What comes back must be the data itself, retyped exactly.

Saved data entries

■ ■ ■ ■ ■

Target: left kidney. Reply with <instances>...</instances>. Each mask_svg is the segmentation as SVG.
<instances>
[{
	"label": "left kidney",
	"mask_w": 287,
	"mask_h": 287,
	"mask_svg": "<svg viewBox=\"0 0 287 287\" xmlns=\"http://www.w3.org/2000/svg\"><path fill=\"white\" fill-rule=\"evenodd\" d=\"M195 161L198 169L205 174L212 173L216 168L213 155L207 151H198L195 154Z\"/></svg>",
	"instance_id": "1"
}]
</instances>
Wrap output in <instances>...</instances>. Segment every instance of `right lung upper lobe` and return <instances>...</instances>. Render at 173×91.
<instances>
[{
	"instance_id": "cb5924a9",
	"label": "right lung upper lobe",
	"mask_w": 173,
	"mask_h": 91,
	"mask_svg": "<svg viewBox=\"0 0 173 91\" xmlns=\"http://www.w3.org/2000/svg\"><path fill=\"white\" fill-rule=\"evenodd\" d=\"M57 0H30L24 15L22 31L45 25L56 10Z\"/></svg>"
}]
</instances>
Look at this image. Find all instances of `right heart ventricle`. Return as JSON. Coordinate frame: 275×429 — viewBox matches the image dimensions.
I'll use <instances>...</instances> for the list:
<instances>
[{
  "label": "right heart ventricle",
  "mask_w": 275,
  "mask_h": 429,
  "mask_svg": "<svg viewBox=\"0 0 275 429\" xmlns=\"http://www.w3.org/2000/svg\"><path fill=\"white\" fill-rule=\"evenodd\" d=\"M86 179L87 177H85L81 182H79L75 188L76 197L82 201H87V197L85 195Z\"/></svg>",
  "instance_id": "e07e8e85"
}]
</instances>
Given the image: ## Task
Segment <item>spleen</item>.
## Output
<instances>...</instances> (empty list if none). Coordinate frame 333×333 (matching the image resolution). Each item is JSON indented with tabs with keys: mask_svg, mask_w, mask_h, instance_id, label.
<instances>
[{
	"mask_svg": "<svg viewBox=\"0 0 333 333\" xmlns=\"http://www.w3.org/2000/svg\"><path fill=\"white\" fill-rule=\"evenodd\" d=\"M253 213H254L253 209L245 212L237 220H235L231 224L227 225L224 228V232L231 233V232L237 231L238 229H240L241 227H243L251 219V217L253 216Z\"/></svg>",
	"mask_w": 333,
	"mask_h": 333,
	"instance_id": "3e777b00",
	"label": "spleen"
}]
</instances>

■ ■ ■ ■ ■

**SOLUTION TO THE PROBLEM**
Target: left kidney. Reply with <instances>...</instances>. Each mask_svg is the segmentation as SVG.
<instances>
[{
	"label": "left kidney",
	"mask_w": 287,
	"mask_h": 287,
	"mask_svg": "<svg viewBox=\"0 0 287 287\" xmlns=\"http://www.w3.org/2000/svg\"><path fill=\"white\" fill-rule=\"evenodd\" d=\"M195 161L198 169L205 174L212 173L216 168L213 155L207 151H198L195 154Z\"/></svg>",
	"instance_id": "1"
}]
</instances>
Wrap output in <instances>...</instances>. Segment every instance of `right lung upper lobe` and return <instances>...</instances>. Render at 173×91.
<instances>
[{
	"instance_id": "cb5924a9",
	"label": "right lung upper lobe",
	"mask_w": 173,
	"mask_h": 91,
	"mask_svg": "<svg viewBox=\"0 0 173 91\" xmlns=\"http://www.w3.org/2000/svg\"><path fill=\"white\" fill-rule=\"evenodd\" d=\"M57 0H30L24 15L22 31L45 25L56 10Z\"/></svg>"
}]
</instances>
Look at this image. Find all instances of `right heart ventricle`. Return as JSON. Coordinate frame: 275×429 — viewBox matches the image dimensions.
I'll use <instances>...</instances> for the list:
<instances>
[{
  "label": "right heart ventricle",
  "mask_w": 275,
  "mask_h": 429,
  "mask_svg": "<svg viewBox=\"0 0 275 429\" xmlns=\"http://www.w3.org/2000/svg\"><path fill=\"white\" fill-rule=\"evenodd\" d=\"M86 179L87 177H85L81 182H79L75 188L76 197L82 201H87V197L85 195Z\"/></svg>",
  "instance_id": "e07e8e85"
}]
</instances>
Given the image: ## Task
Segment <item>spleen</item>.
## Output
<instances>...</instances> (empty list if none). Coordinate frame 333×333 (matching the image resolution). Each item is JSON indented with tabs with keys: mask_svg, mask_w, mask_h, instance_id, label.
<instances>
[{
	"mask_svg": "<svg viewBox=\"0 0 333 333\" xmlns=\"http://www.w3.org/2000/svg\"><path fill=\"white\" fill-rule=\"evenodd\" d=\"M253 213H254L253 209L245 212L237 220H235L231 224L227 225L224 228V232L231 233V232L237 231L238 229H240L241 227H243L251 219V217L253 216Z\"/></svg>",
	"mask_w": 333,
	"mask_h": 333,
	"instance_id": "3e777b00",
	"label": "spleen"
}]
</instances>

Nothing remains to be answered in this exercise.